Emit the data below verbatim, stripping out any pictures.

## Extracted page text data
....
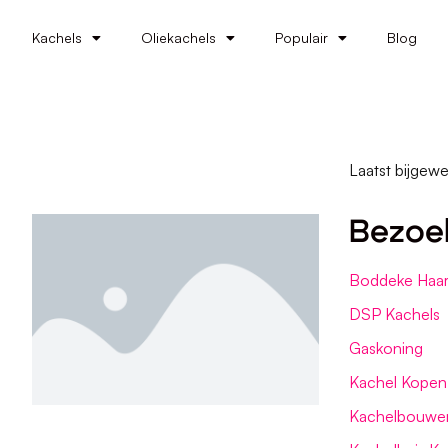
Kachels
Oliekachels
Populair
Blog
Laatst bijgewe
Bezoe
Boddeke Haar
DSP Kachels
Gaskoning
Kachel Kopen
Kachelbouwe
....
## ANSWER TO THIS EXERCISE
Kachels
Oliekachels
Populair
Blog
Laatst bijgewe
Bezoe
Boddeke Haar
DSP Kachels
Gaskoning
Kachel Kopen
Kachelbouwe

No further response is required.